En un circuito enredado, donde no sea evidente cual conduce y cual no, no te queda otra que ir suponiendo un  estado (conduccion o no conduccion del diodo), resolviendo para esa condicion y verificando las polaridades o la direccion de la corriente en cada diodo --> en los que no se cumpla --> resolver de nuevo con el estado contrario en esos diodos.

En ese circuito, debido a la fuente de corriente, *siempre* va a conducir un diodo.
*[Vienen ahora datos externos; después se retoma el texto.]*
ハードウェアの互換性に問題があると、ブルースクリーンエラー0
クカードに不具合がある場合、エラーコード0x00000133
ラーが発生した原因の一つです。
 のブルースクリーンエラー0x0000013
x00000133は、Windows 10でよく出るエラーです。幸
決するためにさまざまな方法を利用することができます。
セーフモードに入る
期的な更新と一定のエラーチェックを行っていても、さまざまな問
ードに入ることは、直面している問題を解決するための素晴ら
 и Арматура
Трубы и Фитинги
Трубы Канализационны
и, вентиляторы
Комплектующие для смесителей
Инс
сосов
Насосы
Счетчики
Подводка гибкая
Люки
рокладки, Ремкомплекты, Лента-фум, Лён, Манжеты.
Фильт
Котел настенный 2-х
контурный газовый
Es bastante evidente que D2 conduce, si no fuera asi no hay problema, se empieza suponiendo y se verifica de acuerdo al resultado. --> Empezas asumiendo que D2 conduce y D1 no. 
--> Entonces el voltaje en los extremos de la fuente de corriente seran V = 0.005*2000 = 10V
--> El mismo valor que la fuente de tension --> *efectivamente D1 no conduce*.

*Si la fuente hubiera sido de 7V* --> D1 quedaria polarizado en directa --> conduce --> el ejercicio terminaria calculando la corriente en los dos diodos, que seria Id1=1mA  Id2=4mA   


Manonline:  Superposicion solo se puede usar con elementos lineales, y aca tenes diodos.


----------



## piolosv (Ene 22, 2009)

lm


----------



## Manonline (Ene 22, 2009)

gracias por el dato, fue casi sistematico lo mio, me hiciste poner a pensar en vacaciones jajaja.
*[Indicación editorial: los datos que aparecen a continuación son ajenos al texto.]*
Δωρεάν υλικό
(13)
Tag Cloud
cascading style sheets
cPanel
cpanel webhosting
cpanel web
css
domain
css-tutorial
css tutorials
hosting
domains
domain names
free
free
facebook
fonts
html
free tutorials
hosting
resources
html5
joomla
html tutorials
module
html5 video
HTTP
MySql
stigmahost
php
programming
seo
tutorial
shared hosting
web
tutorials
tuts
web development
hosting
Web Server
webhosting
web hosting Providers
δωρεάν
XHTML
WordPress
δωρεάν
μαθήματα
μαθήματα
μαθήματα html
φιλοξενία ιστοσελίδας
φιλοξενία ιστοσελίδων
no tuviste en cuenta la caida de los diodos, asi que supongo que los consideraste ideales

salu2,
mano.


----------



## decioaccietto (Ene 22, 2009)

mm.. gracias, pero seguen el libro D1 conduce y D2 esta en corte.. como puedo estudiar la fuente de corriente?


----------



## Eduardo (Ene 22, 2009)

Manonline dijo:
			
		

> no tuviste en cuenta la caida de los diodos, asi que supongo que los consideraste ideales


En generall esos ejercicios son con elementos ideales salvo especificacion contraria. Ya veo que este era con diodos reales   

Saludos.


----------



## decioaccietto (Ene 22, 2009)

era con ideales!.. perdon :$ me olvide de decir eso


----------



## Eduardo (Ene 22, 2009)

decioaccietto dijo:
			
		

> mm.. gracias, pero seguen el libro D1 conduce y D2 esta en corte.. como puedo estudiar la fuente de corriente?
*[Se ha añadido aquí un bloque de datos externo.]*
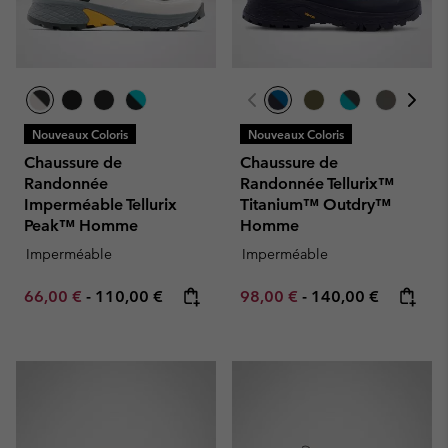
Nouveaux Coloris
Nouveaux Coloris
Chaussure de
Chaussure de
Randonnée
Randonnée Tellurix™
Imperméable Tellurix
Titanium™ Outdry™
Peak™ Homme
Homme
Imperméable
Imperméable
Minimum sale price:
Maximum price:
Minimum sale price:
Maximum price:
66,00 €
-
110,00 €
98,00 €
-
140,00 €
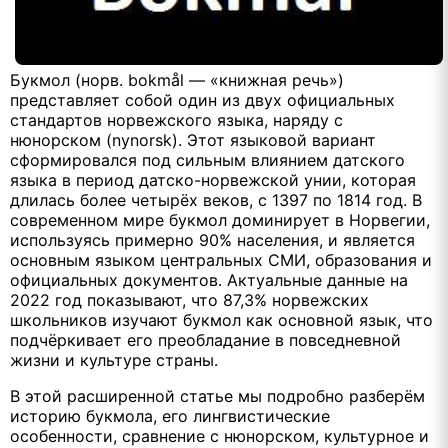
Букмол (норв. bokmål — «книжная речь»)
представляет собой один из двух официальных
стандартов норвежского языка, наряду с
нюнорском (nynorsk). Этот языковой вариант
сформировался под сильным влиянием датского
языка в период датско-норвежской унии, которая
длилась более четырёх веков, с 1397 по 1814 год. В
современном мире букмол доминирует в Норвегии,
используясь примерно 90% населения, и является
основным языком центральных СМИ, образования и
официальных документов. Актуальные данные на
2022 год показывают, что 87,3% норвежских
школьников изучают букмол как основной язык, что
подчёркивает его преобладание в повседневной
жизни и культуре страны.
В этой расширенной статье мы подробно разберём
историю букмола, его лингвистические
особенности, сравнение с нюнорском, культурное и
Para que eso pase la fuente de tension tiene que tener la polaridad al reves de lo que pusiste.


----------



## decioaccietto (Ene 22, 2009)

_Eduardo_ dijo:
			
		

> decioaccietto dijo:
> 
> 
> 
> ...



Hay dos circuitos, uno como el que puse, y otro como decis con la fuente con polaridad invertida..


----------



## Eduardo (Ene 22, 2009)

decioaccietto dijo:
			
		

> ...Hay dos circuitos, uno como el que puse, y otro como decis con la fuente con polaridad invertida..


   Crees que la solucion es la misma?


----------



## decioaccietto (Ene 22, 2009)

no no..el libro pone los 2 circuitos, y el otro (con la fuente con polaridad invertida), y dice que verifiquemos, y esa es la solucion que da.. yo me confundi cuando lei la respuesta :$


----------



## decioaccietto (Ene 23, 2009)

entonces.. suponiendo que la fuente estubiera con poladirad invertida.. como se haria el calculo?


----------



## Eduardo (Ene 23, 2009)

Lee de nuevo el mensaje #3 y deci que es lo que no entendes.


----------



## decioaccietto (Ene 23, 2009)

suponiendo que la fuente estubiera con poladirad invertida, que d1 conduce y que d2 no conduce..  como hago ese calculo?, no entiendo como es el calculo de la fuente de tension y la de corriente..


----------



## Eduardo (Ene 23, 2009)

Si supones que D1 conduce y D2 no, el circuito equivalente es un solo bucle --> la corriente en el bucle es trivial debido a que incluye una fuente de corriente y calculando la tension correspondiente en D2 se ve que queda polarizado inversamente --> OK, no conduce.


----------



## decioaccietto (Ene 24, 2009)

muy bien, muchas gracias!.. ahora tengo algunas dudas..
a)¿siempre que alla una fuente de corriente en una malla sera esa la corriente , sin importar si hay una fuente de tension y resistencias?
b)¿como se calculan los -5 voltios que pasan atras del diodo?


----------



## Eduardo (Ene 24, 2009)

> a)¿siempre que alla una fuente de corriente en una malla sera esa la corriente , sin importar si hay una fuente de tension y resistencias?


Si fuera diferente no seria una "fuente de corriente" (Hablamos de una malla como 'esa').



> b)¿como se calculan los -5 voltios que pasan atras del diodo?


     Sumas la caida en la fuente de tension y en la resistencia con el signo correspondiente:
VD2 = Vfuente + Ir*R = -10 + 0.005*1000 = -5


----------



## decioaccietto (Ene 24, 2009)

MUCHAS GRACIAS EDUARDO! me has matado varias dudas.. siempre que tenia una fuente de corriente se me complicaba (salvo que tubiera en paralelo con una resistencia..)..


----------